A l’occasion de la sortie en salles ce 12 septembre de son film « Mademoiselle de Joncquières », nous avons rencontré le délicat réalisateur Emmanuel Mouret.
Avec Mademoiselle de Joncquières, Emmanuel Mouret poursuit sa réflexion sur les relations amoureuses et se lance pour la première fois dans un film en costumes pendant le Siècle des Lumières. Nous l'avons rencontré à Bordeaux. Il nous a expliqué le choix de ses interprètes Cécile de France et Edouard Baer, qu’il met brillamment en scène dans un marivaudage amoureux et une vengeance machiavélique. Il nous a livré son plaisir à travailler sur le texte savoureux de Diderot, le rôle de la musique dans son film et sa vision d’une mise en scène en mouvement rendant le spectateur actif - voir notre critique.
Avec Mademoiselle de Joncquières, peut-on dire que vous avez trouvé dans le texte de Diderot un bel écho à la poursuite de votre fil rouge du discours amoureux ?
Il n’y a aucun calcul et je n’ai pas une route toute tracée. Ce qui, de l’extérieur, peut apparaître comme une route, correspond plutôt à des obsessions qui persistent. Je connais le texte de Diderot depuis fort longtemps, et lorsque mon producteur m’a proposé de faire un film en costumes, c’est immédiatement à ce récit là que j’ai songé. Cela ne m’était pas venu à l’esprit avant.
C’est la première fois que vous adaptez un récit ?
Oui, c’est la première fois et c’était finalement assez plaisant à travailler. J’ai suivi la trame dramatique. J’ai essayé de garder le plus de dialogues du récit, mais de nombreuses scènes étaient simplement esquissées par une phrase, quand d’autres n’existaient pas. Il y avait beaucoup d’excroissances. Je n’ai pas fait le compte précis des dialogues qui restent de Diderot, peut-être un quart, ou un tiers. Il a fallu ensuite broder autour de ça. J’ai eu beaucoup d’appréhension au début, puis je m’y suis jeté et quand j’ai fini la première version, je suis allé voir l’une de mes connaissances universitaires, spécialiste dans la littérature du XVIIIe siècle. Elle m’a dit que ça en avait toute la saveur et que c’était très bien comme c’était, car le propre de l’adaptation est de trouver en effet le bon compromis entre ce qui est censé être l’époque et l’époque actuelle. La véracité nous importe peu au final, c’est plus la véracité sentimentale qui compte. Je crois que le plus important c’est cette notion de saveur.

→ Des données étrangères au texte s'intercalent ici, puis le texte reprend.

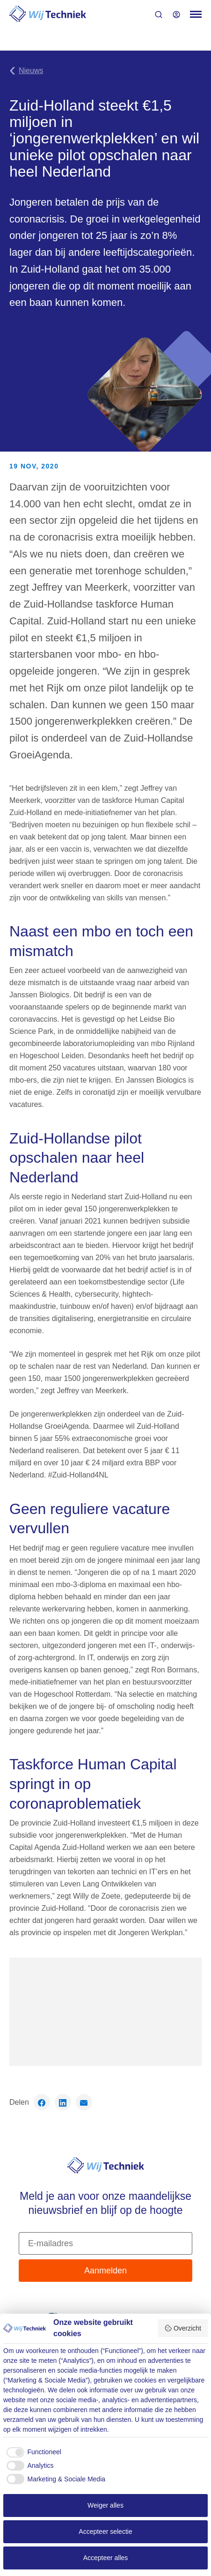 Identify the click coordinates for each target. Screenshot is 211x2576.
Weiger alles (105, 2505)
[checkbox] (32, 2452)
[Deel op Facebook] (42, 2102)
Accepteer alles (105, 2557)
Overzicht (182, 2328)
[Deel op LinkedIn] (63, 2102)
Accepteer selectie (105, 2531)
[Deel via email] (84, 2102) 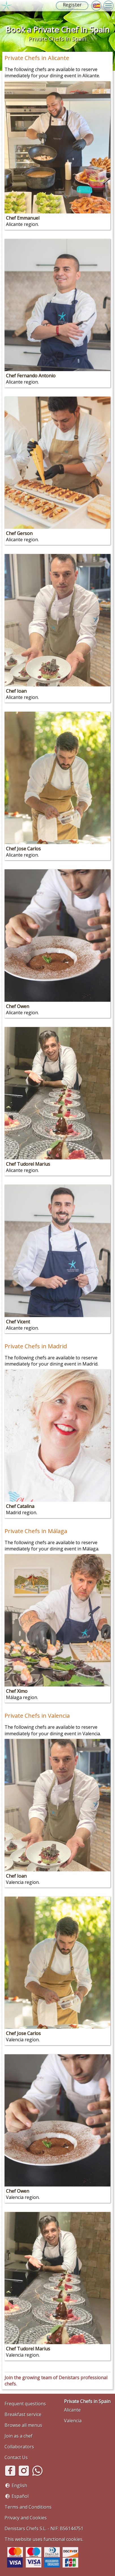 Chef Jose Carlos (23, 849)
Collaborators (19, 2447)
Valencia (73, 2420)
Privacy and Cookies (26, 2518)
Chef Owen (17, 1006)
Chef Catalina (20, 1506)
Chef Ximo (16, 1691)
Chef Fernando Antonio (31, 376)
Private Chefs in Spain (87, 2401)
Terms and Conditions (28, 2507)
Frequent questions (25, 2403)
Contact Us (16, 2457)
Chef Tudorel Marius (28, 1164)
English (19, 2485)
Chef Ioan (16, 691)
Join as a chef (19, 2436)
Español (20, 2496)
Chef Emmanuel (22, 218)
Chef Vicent (18, 1322)
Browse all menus (23, 2425)
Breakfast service (23, 2414)
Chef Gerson (19, 533)
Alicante (72, 2410)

Vous avez rajouté le personnage de l’amie de Madame de La Pommeraye, qui donne la possibilité au spectateur de ressentir ses émotions ?

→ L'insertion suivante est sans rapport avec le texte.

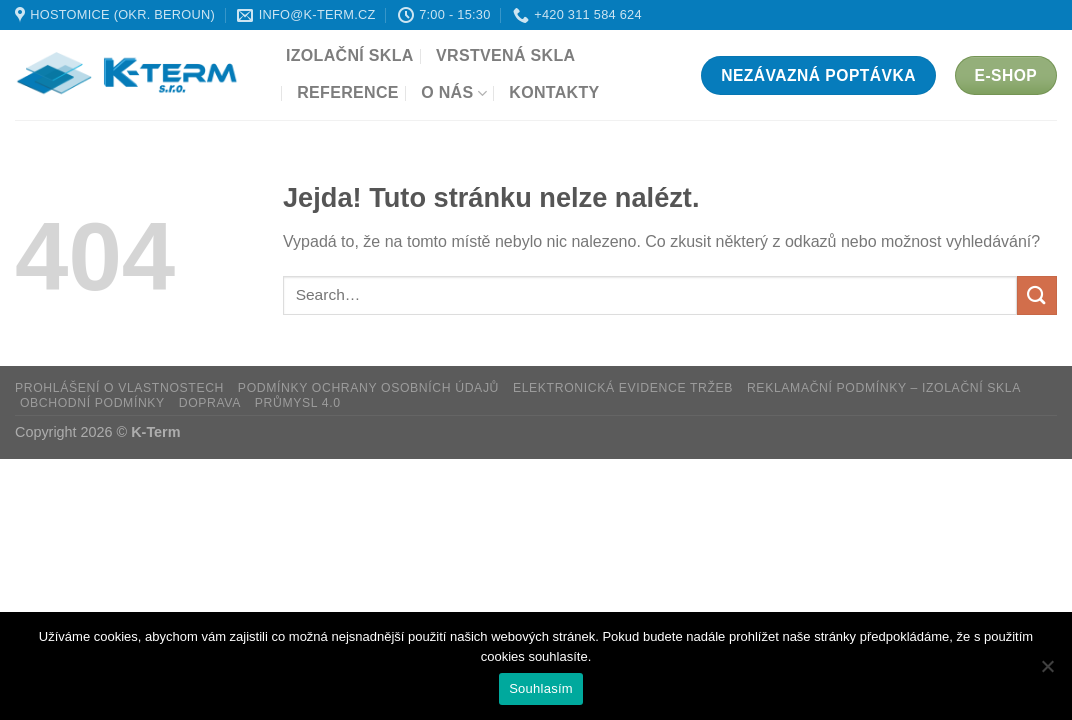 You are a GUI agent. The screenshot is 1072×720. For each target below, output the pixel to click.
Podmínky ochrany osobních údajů (368, 388)
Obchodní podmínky (92, 403)
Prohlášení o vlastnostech (119, 388)
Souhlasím (541, 688)
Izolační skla (350, 55)
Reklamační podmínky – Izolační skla (884, 388)
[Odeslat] (1037, 295)
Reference (348, 92)
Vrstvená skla (505, 55)
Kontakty (554, 92)
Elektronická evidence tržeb (623, 388)
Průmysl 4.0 (298, 403)
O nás (454, 93)
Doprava (210, 403)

C’est un personnage qui permettait de recueillir en effet les sentiments et les pensées de La Pommeraye, et qui incarne aussi un peu le narrateur dans le récit ou les spectateurs du film. Elle offre un regard plus mesuré de cette situation que traversent les deux personnages principaux, qui sont plutôt démesurés dans leur façon d’être. Ils se laissent guider par la passion et l’on sait qu’il est difficile d’être raisonnable lorsque on est passionné. Du point de vue de l’amie de la marquise, il s’agit de voir quelqu’un d’extrêmement préoccupé par une histoire et tellement habité que le lien se distend au fur et à mesure. Elle voit son amie s’éloigner et ne peut justement rien faire pour la ramener. Elle tente d’être délicate et d’avoir une certaine forme d’intelligence psychologique.
Est-ce un film qui aborde, outre l’amour, le mécanisme de la séduction et l’orgueil de s’être laissé piéger par un séducteur ?
Je n’ai jamais dit que j’avais fait un film sur l’amour, même si le mot est intéressant et sur lequel on croit tous s’entendre, et qui reflète en même temps toute une palette de sentiments et de dispositions amoureuses. Les effets de la blessure amoureuse ont à voir avec l’orgueil ou du moins avec l’amour-propre.
Vous mettez très bien en évidence la violence du dépit amoureux qui provoque cette vengeance ?
Ce qui m’intéresse dans les récits de vengeance, c’est non seulement l’énergie que La Pommeraye déploie et l’imagination, l’esprit et une certaine forme d’intelligence dont elle fait preuve. Mais pour nous, spectateurs, c’est la façon de se projeter dans ce qu’on ose bien rarement ou même jamais faire. Le film est un peu un spectacle de ce qu’on ne se permettrait pas de faire.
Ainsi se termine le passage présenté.